У нее на лице прямо написано: Наверняка ты теперь благодарна судьбе, что столкнулась здесь со мной? Может, и мне достанется немного благодарности? Ну же? Видимо она не ослабит хватку, пока я не сдамся и не соглашусь.
– Спасибо, Урсула. Это очень мило с вашей стороны. Я очень благодарна.
– Так, значит, ты придешь?
– Да, приду.
– Замечательно! – она отпускает меня, но уже слишком поздно.

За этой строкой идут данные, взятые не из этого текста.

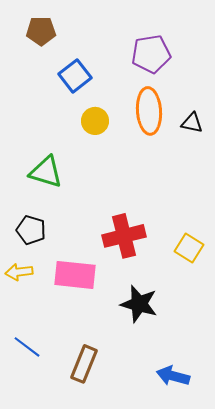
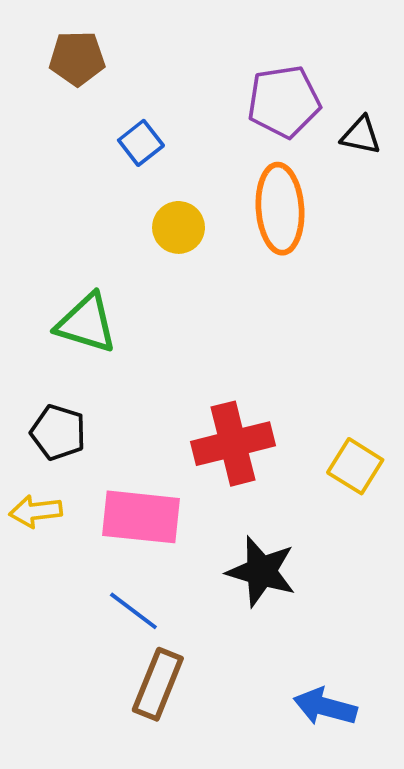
blue square: (75, 76) -> (141, 143), size x0.7
black triangle: (192, 123) -> (361, 135), moved
blue line: (27, 347) -> (133, 611), moved

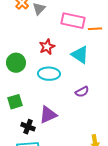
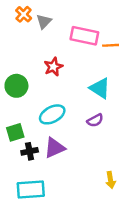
cyan triangle: (80, 55) -> (100, 88), moved
cyan ellipse: (49, 74) -> (52, 114), moved, turned -30
black cross: (28, 127) -> (30, 151), moved, turned -32

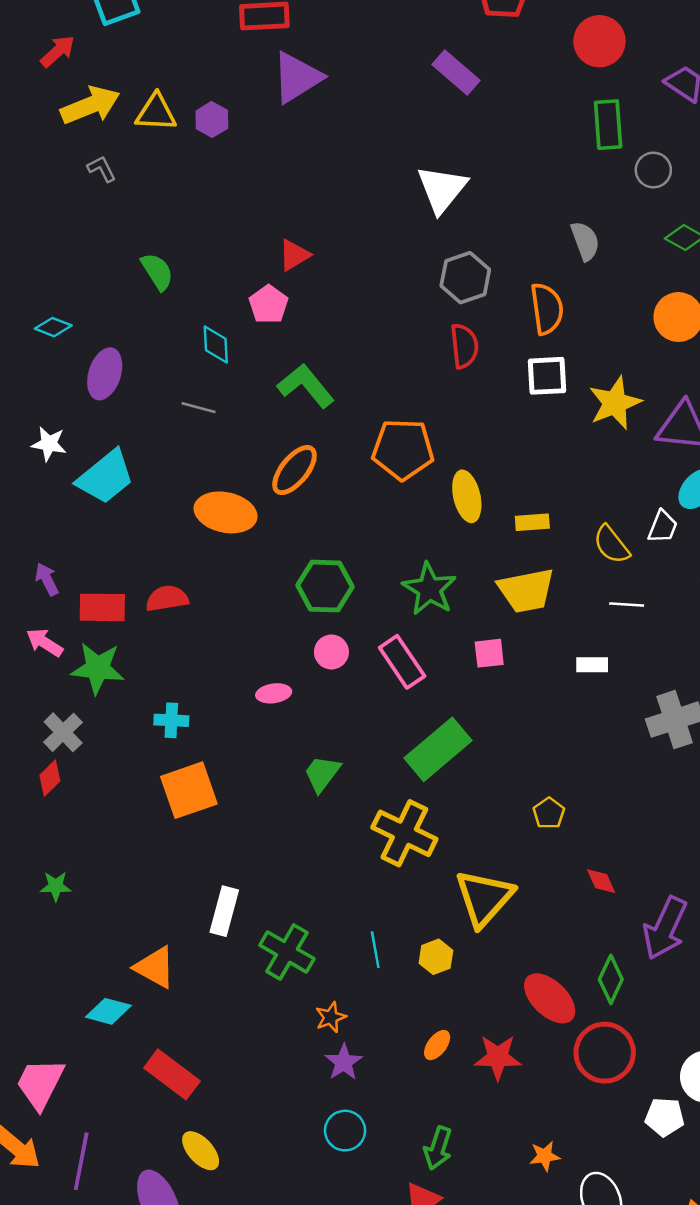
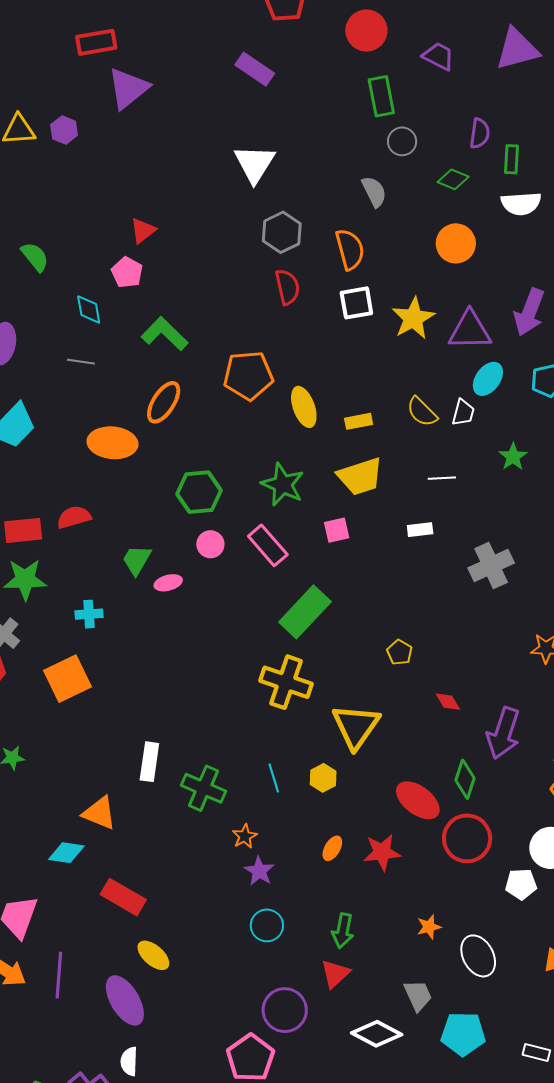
gray circle: (653, 170) -> (402, 141), moved
yellow semicircle: (611, 545) -> (422, 412), moved
green trapezoid: (322, 774) -> (137, 560), moved
orange square: (189, 790) -> (67, 679), moved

Проход опустел, если не считать нескольких покупателей в черной спортивной одежде, которые, не глядя, бросают дорогие продукты в свои и без того до краев набитые корзинки.
25
Из невидимых колонок льется музыка народов мира. Кельтские мотивы, смешанные с зимбабвийской народной музыкой, – по крайней мере, так мне сказала Фоско, когда я спросила у нее, что это играет, – просто чтобы поддержать разговор. Красиво, отозвалась я, и эхо моей неказистой лжи разлетелось по ее гигантской гостиной. Она больше, чем гостиная Кексика или Жуткой Куклы, или даже Герцогини. Со стерильно-белых стен на меня смотрят африканские маски. На одной из стен висит странное изображение то ли клитора, то ли цветка, то ли пламени, выполненное в манере Джорджии О’Кифф
[58], хотя вполне может быть, что это и ее собственное творение.
Если бы тут была Ава, она бы сказала: Беги. Разбей окно, если нужно. Или она просто посмотрела бы на меня без слов, высказав своим взглядом все, что накопилось в моей собственной душе, и мне сразу стало бы легче. Я бы смогла с улыбкой сносить всю эту какофонию из труб и стальных барабанов.